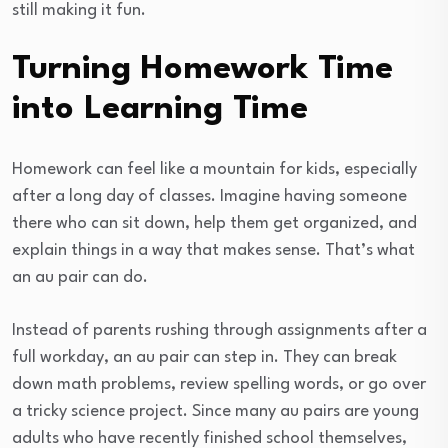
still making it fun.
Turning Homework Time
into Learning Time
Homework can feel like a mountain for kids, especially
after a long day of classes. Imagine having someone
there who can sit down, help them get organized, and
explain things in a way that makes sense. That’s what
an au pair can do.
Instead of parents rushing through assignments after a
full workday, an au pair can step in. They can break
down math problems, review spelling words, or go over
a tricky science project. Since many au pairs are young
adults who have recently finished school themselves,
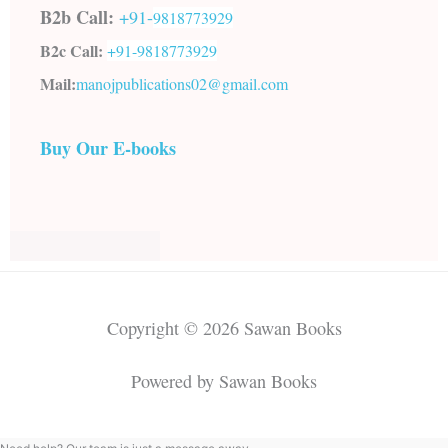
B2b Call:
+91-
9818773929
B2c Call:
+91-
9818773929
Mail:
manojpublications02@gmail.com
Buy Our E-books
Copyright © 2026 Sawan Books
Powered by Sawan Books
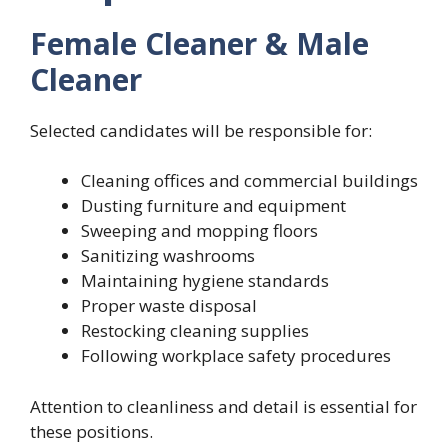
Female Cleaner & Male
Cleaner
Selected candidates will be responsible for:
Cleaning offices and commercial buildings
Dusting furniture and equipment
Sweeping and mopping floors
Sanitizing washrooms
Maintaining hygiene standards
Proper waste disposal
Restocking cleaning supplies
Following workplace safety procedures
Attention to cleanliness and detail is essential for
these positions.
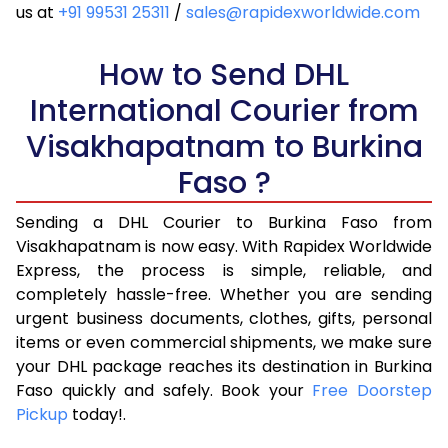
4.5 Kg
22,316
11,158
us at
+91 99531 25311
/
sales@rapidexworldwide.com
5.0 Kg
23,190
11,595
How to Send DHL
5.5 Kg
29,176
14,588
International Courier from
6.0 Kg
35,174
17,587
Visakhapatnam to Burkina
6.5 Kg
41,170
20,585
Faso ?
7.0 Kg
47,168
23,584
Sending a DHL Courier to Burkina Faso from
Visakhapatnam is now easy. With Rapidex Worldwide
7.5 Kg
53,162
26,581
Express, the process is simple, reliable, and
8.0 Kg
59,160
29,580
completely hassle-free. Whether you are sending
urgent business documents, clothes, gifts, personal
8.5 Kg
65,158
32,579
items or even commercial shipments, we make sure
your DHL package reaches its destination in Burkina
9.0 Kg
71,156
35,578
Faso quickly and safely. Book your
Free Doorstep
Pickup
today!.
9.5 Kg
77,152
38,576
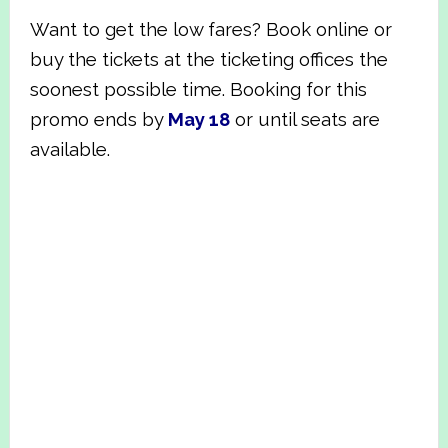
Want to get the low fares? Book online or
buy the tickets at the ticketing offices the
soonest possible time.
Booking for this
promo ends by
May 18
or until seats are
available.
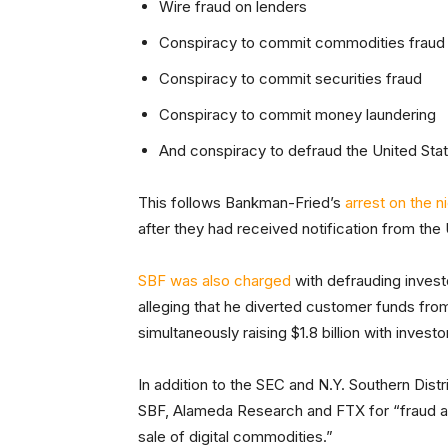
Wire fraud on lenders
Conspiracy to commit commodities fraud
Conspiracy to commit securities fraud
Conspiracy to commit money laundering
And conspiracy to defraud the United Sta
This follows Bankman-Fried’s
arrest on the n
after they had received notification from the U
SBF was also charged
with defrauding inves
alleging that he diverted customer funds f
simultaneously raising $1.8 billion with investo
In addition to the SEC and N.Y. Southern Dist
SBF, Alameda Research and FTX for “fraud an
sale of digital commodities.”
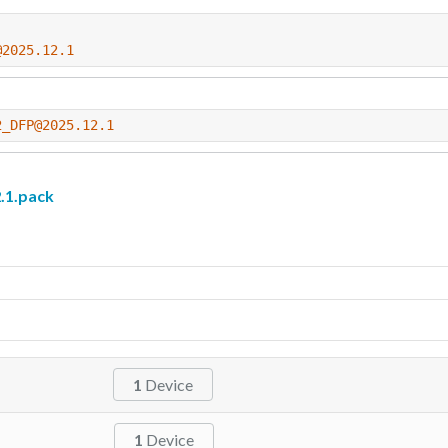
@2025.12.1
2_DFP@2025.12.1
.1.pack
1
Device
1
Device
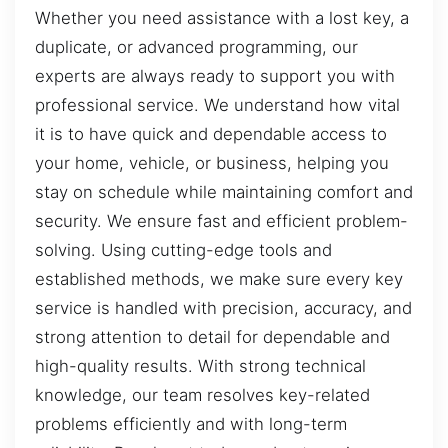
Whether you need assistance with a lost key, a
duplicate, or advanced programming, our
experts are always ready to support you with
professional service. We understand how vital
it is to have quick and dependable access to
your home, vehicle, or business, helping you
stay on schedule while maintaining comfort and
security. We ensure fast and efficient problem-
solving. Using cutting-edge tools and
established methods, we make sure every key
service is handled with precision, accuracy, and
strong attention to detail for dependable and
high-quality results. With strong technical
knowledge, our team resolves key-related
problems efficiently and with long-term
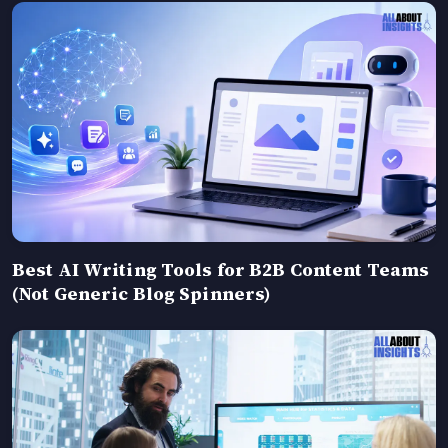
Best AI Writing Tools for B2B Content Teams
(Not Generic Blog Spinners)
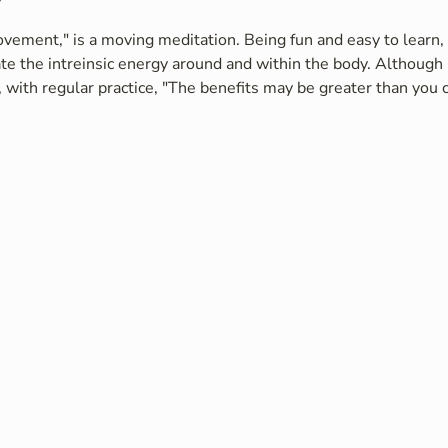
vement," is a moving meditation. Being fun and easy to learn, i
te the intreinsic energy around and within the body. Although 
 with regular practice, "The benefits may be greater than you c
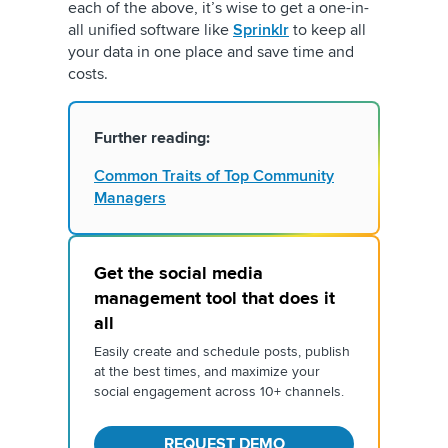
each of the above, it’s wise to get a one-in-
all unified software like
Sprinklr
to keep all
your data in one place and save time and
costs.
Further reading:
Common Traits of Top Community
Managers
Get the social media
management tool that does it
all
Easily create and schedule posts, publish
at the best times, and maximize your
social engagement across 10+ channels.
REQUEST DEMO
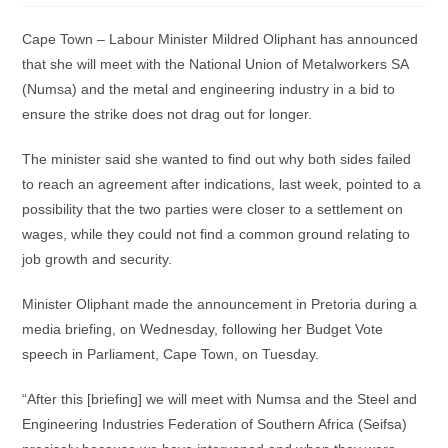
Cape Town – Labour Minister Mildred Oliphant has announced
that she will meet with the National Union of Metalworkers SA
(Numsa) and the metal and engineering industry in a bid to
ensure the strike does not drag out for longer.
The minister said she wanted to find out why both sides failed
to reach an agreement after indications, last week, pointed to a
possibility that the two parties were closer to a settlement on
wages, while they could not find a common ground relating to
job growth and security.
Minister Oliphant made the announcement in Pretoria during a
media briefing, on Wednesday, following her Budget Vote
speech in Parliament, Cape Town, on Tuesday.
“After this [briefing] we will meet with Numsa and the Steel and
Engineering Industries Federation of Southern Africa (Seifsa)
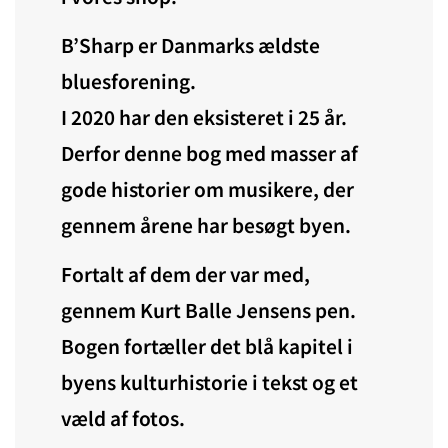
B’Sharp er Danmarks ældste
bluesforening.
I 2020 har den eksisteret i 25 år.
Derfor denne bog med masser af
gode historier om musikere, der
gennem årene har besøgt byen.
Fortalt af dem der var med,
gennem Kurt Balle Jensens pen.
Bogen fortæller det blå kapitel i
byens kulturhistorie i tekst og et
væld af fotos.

## Problem to solve
Transcribe the material above in full. No picture is to be copied.

## Output for this task
still making it fun.
Turning Homework Time
into Learning Time
Homework can feel like a mountain for kids, especially
after a long day of classes. Imagine having someone
there who can sit down, help them get organized, and
explain things in a way that makes sense. That’s what
an au pair can do.
Instead of parents rushing through assignments after a
full workday, an au pair can step in. They can break
down math problems, review spelling words, or go over
a tricky science project. Since many au pairs are young
adults who have recently finished school themselves,
B2b Call:
+91-
9818773929
B2c Call:
+91-
9818773929
Mail:
manojpublications02@gmail.com
Buy Our E-books
Copyright © 2026 Sawan Books
Powered by Sawan Books
Female Cleaner & Male
Cleaner
Selected candidates will be responsible for:
Cleaning offices and commercial buildings
Dusting furniture and equipment
Sweeping and mopping floors
Sanitizing washrooms
Maintaining hygiene standards
Proper waste disposal
Restocking cleaning supplies
Following workplace safety procedures
Attention to cleanliness and detail is essential for
these positions.
4.5 Kg
22,316
11,158
us at
+91 99531 25311
/
sales@rapidexworldwide.com
5.0 Kg
23,190
11,595
How to Send DHL
5.5 Kg
29,176
14,588
International Courier from
6.0 Kg
35,174
17,587
Visakhapatnam to Burkina
6.5 Kg
41,170
20,585
Faso ?
7.0 Kg
47,168
23,584
Sending a DHL Courier to Burkina Faso from
Visakhapatnam is now easy. With Rapidex Worldwide
7.5 Kg
53,162
26,581
Express, the process is simple, reliable, and
8.0 Kg
59,160
29,580
completely hassle-free. Whether you are sending
urgent business documents, clothes, gifts, personal
8.5 Kg
65,158
32,579
items or even commercial shipments, we make sure
your DHL package reaches its destination in Burkina
9.0 Kg
71,156
35,578
Faso quickly and safely. Book your
Free Doorstep
Pickup
today!.
9.5 Kg
77,152
38,576
Want to get the low fares? Book online or
buy the tickets at the ticketing offices the
soonest possible time.
Booking for this
promo ends by
May 18
or until seats are
available.
Wire fraud on lenders
Conspiracy to commit commodities fraud
Conspiracy to commit securities fraud
Conspiracy to commit money laundering
And conspiracy to defraud the United Sta
This follows Bankman-Fried’s
arrest on the n
after they had received notification from the U
SBF was also charged
with defrauding inves
alleging that he diverted customer funds f
simultaneously raising $1.8 billion with investo
In addition to the SEC and N.Y. Southern Dist
SBF, Alameda Research and FTX for “fraud an
sale of digital commodities.”
@2025.12.1
2_DFP@2025.12.1
.1.pack
1
Device
1
Device
Whether you need assistance with a lost key, a
duplicate, or advanced programming, our
experts are always ready to support you with
professional service. We understand how vital
it is to have quick and dependable access to
your home, vehicle, or business, helping you
stay on schedule while maintaining comfort and
security. We ensure fast and efficient problem-
solving. Using cutting-edge tools and
established methods, we make sure every key
service is handled with precision, accuracy, and
strong attention to detail for dependable and
high-quality results. With strong technical
knowledge, our team resolves key-related
problems efficiently and with long-term
Best AI Writing Tools for B2B Content Teams
(Not Generic Blog Spinners)
vement," is a moving meditation. Being fun and easy to learn, i
te the intreinsic energy around and within the body. Although 
 with regular practice, "The benefits may be greater than you c
each of the above, it’s wise to get a one-in-
all unified software like
Sprinklr
to keep all
your data in one place and save time and
costs.
Further reading:
Common Traits of Top Community
Managers
Get the social media
management tool that does it
all
Easily create and schedule posts, publish
at the best times, and maximize your
social engagement across 10+ channels.
REQUEST DEMO
Cape Town – Labour Minister Mildred Oliphant has announced
that she will meet with the National Union of Metalworkers SA
(Numsa) and the metal and engineering industry in a bid to
ensure the strike does not drag out for longer.
The minister said she wanted to find out why both sides failed
to reach an agreement after indications, last week, pointed to a
possibility that the two parties were closer to a settlement on
wages, while they could not find a common ground relating to
job growth and security.
Minister Oliphant made the announcement in Pretoria during a
media briefing, on Wednesday, following her Budget Vote
speech in Parliament, Cape Town, on Tuesday.
“After this [briefing] we will meet with Numsa and the Steel and
Engineering Industries Federation of Southern Africa (Seifsa)
B’Sharp er Danmarks ældste
bluesforening.
I 2020 har den eksisteret i 25 år.
Derfor denne bog med masser af
gode historier om musikere, der
gennem årene har besøgt byen.
Fortalt af dem der var med,
gennem Kurt Balle Jensens pen.
Bogen fortæller det blå kapitel i
byens kulturhistorie i tekst og et
væld af fotos.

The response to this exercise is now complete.